┏━━

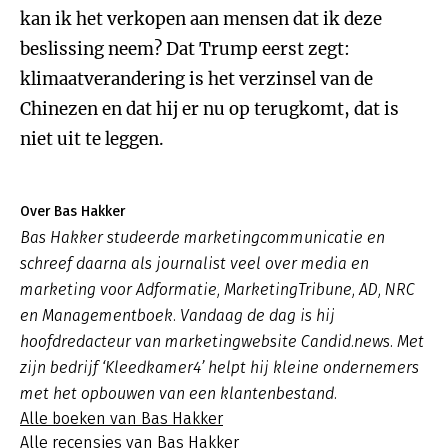
kan ik het verkopen aan mensen dat ik deze
beslissing neem? Dat Trump eerst zegt:
klimaatverandering is het verzinsel van de
Chinezen en dat hij er nu op terugkomt, dat is
niet uit te leggen.
Over Bas Hakker
Bas Hakker studeerde marketingcommunicatie en
schreef daarna als journalist veel over media en
marketing voor Adformatie, MarketingTribune, AD, NRC
en Managementboek. Vandaag de dag is hij
hoofdredacteur van marketingwebsite Candid.news. Met
zijn bedrijf ‘Kleedkamer4’ helpt hij kleine ondernemers
met het opbouwen van een klantenbestand.
Alle boeken van Bas Hakker
Alle recensies van Bas Hakker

┗━━

*Your objective*: When a line in the material contains the string "Hakker", copy that line.

*Your response*:
Over Bas Hakker
Bas Hakker studeerde marketingcommunicatie en
Alle boeken van Bas Hakker
Alle recensies van Bas Hakker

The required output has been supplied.